Required action: Scan the data for "Manuel" and copy the lines it appears in.

[Items listed in a dataset]
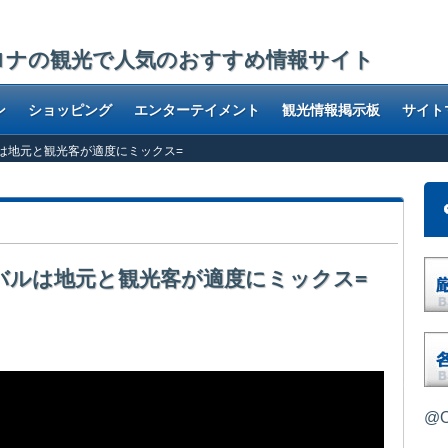
ロナの観光で人気のおすすめ情報サイト
ン
ショッピング
エンターテイメント
観光情報掲示板
サイト
人気バルは地元と観光客が適度にミックス=
 =人気バルは地元と観光客が適度にミックス=
。そこにある人気バルで名物のフォアグラを
@O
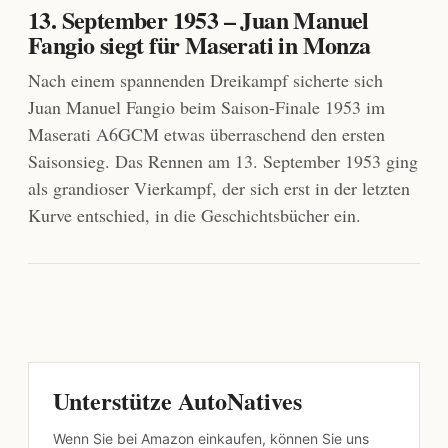
13. September 1953 – Juan Manuel
Fangio siegt für Maserati in Monza
Nach einem spannenden Dreikampf sicherte sich
Juan Manuel Fangio beim Saison-Finale 1953 im
Maserati A6GCM etwas überraschend den ersten
Saisonsieg. Das Rennen am 13. September 1953 ging
als grandioser Vierkampf, der sich erst in der letzten
Kurve entschied, in die Geschichtsbücher ein.
Unterstütze AutoNatives
Wenn Sie bei Amazon einkaufen, können Sie uns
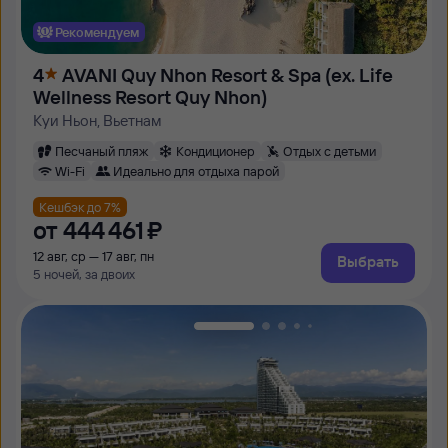
Рекомендуем
4
AVANI Quy Nhon Resort & Spa (ex. Life
Wellness Resort Quy Nhon)
Куи Ньон, Вьетнам
Песчаный пляж
Кондиционер
Отдых с детьми
Wi-Fi
Идеально для отдыха парой
Кешбэк до 7%
от
444 ⁠461 ⁠₽
12 авг, ср — 17 авг, пн
Выбрать
5 ночей, за двоих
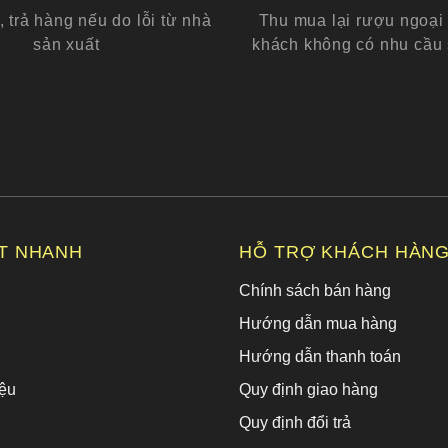
, trả hàng nếu do lỗi từ nhà
Thu mua lại rượu ngoại 
sản xuất
khách không có nhu cầu
ẾT NHANH
HỖ TRỢ KHÁCH HÀN
Chính sách bán hàng
Hướng dẫn mua hàng
Hướng dẫn thanh toán
ệu
Quy định giao hàng
Quy định đổi trả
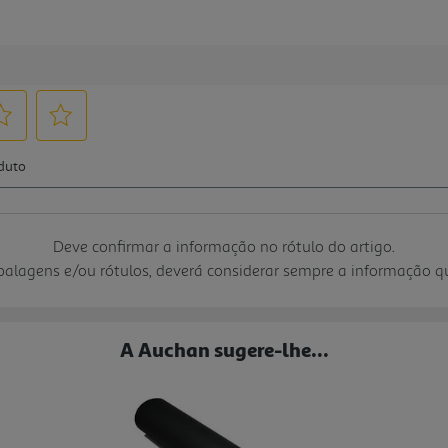
Deve confirmar a informação no rótulo do artigo.
mbalagens e/ou rótulos, deverá considerar sempre a informação 
A Auchan sugere-lhe...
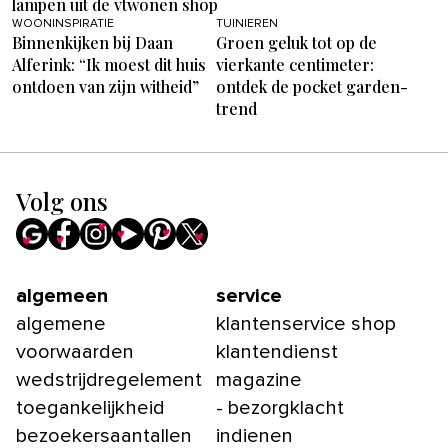
lampen uit de vtwonen shop
WOONINSPIRATIE
TUINIEREN
Binnenkijken bij Daan
Groen geluk tot op de
Alferink: “Ik moest dit huis
vierkante centimeter:
ontdoen van zijn witheid”
ontdek de pocket garden-
trend
Volg ons
algemeen
service
algemene
klantenservice shop
voorwaarden
klantendienst
wedstrijdregelement
magazine
toegankelijkheid
- bezorgklacht
bezoekersaantallen
indienen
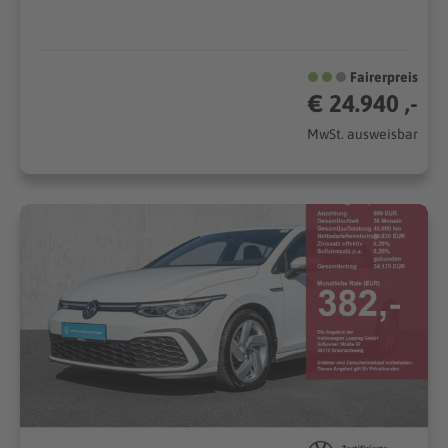
Fairerpreis
€ 24.940 ,-
MwSt. ausweisbar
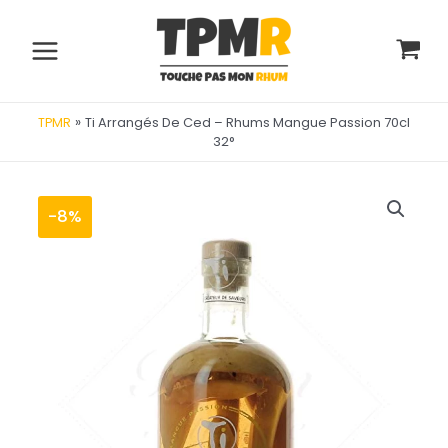
Aller
au
contenu
Main
Menu
»
Ti Arrangés De Ced – Rhums Mangue Passion 70cl
TPMR
32°
-8%
utateur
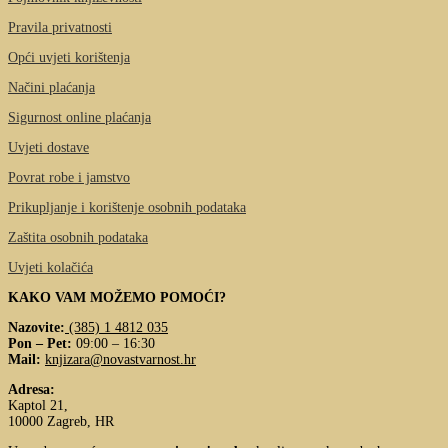
Pravila privatnosti
Opći uvjeti korištenja
Načini plaćanja
Sigurnost online plaćanja
Uvjeti dostave
Povrat robe i jamstvo
Prikupljanje i korištenje osobnih podataka
Zaštita osobnih podataka
Uvjeti kolačića
KAKO VAM MOŽEMO POMOĆI?
Nazovite:
(385) 1 4812 035
Pon – Pet:
09:00 – 16:30
Mail:
knjizara@novastvarnost.hr
Adresa:
Kaptol 21,
10000 Zagreb, HR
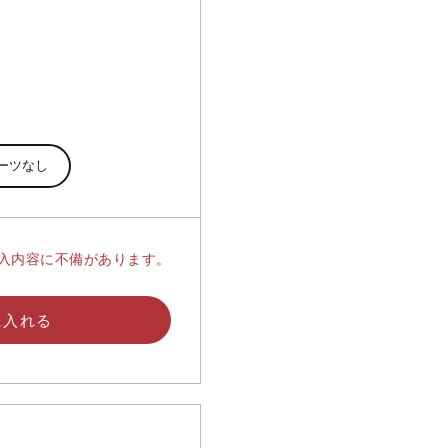
ーツなし
入内容に不備があります。
に入れる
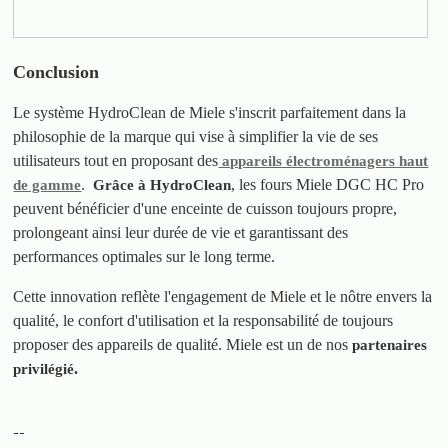
Conclusion
Le système HydroClean de Miele s'inscrit parfaitement dans la
philosophie de la marque qui vise à simplifier la vie de ses
utilisateurs tout en proposant des
appareils électroménagers haut
.
, les fours Miele DGC HC Pro
de gamme
Grâce à HydroClean
peuvent bénéficier d'une enceinte de cuisson toujours propre,
prolongeant ainsi leur durée de vie et garantissant des
performances optimales sur le long terme.
Cette innovation reflète l'engagement de Miele et le nôtre envers la
qualité, le confort d'utilisation et la responsabilité de toujours
proposer des appareils de qualité. Miele est un de nos
partenaires
.
privilégié
--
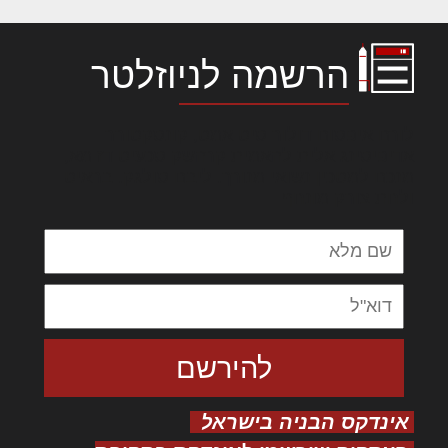
הרשמה לניוזלטר
לורם איפסום דולור סיט אמט, קונסקטורר
אדיפיסינג אלית להאמית קרהשק סכעיט דז מא,
מנכם למטכין נשואי מנורך. ליבם סולגק. בראיט
ולחת צורק מונחף
אינדקס הבניה בישראל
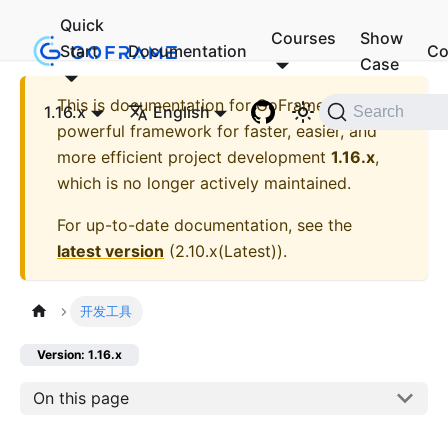
Quick
Courses
Show
Start
Documentation
Co
Case
This is documentation for
GoFrame - A
1.16.x
English
Search
powerful framework for faster, easier, and
more efficient project development
1.16.x
,
which is no longer actively maintained.
For up-to-date documentation, see the
latest version
(
2.10.x(Latest)
).
开发工具
Version: 1.16.x
On this page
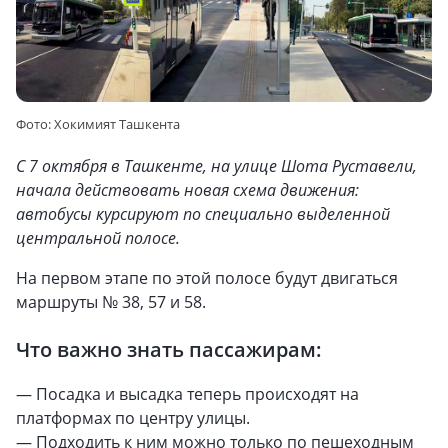
Фото: Хокимият Ташкента
С 7 октября в Ташкенте, на улице Шота Руставели,
начала действовать новая схема движения:
автобусы курсируют по специально выделенной
центральной полосе.
На первом этапе по этой полосе будут двигаться
маршруты № 38, 57 и 58.
Что важно знать пассажирам:
— Посадка и высадка теперь происходят на
платформах по центру улицы.
— Подходить к ним можно только по пешеходным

Response to the task:
13. September 1953 – Juan Manuel
Juan Manuel Fangio beim Saison-Finale 1953 im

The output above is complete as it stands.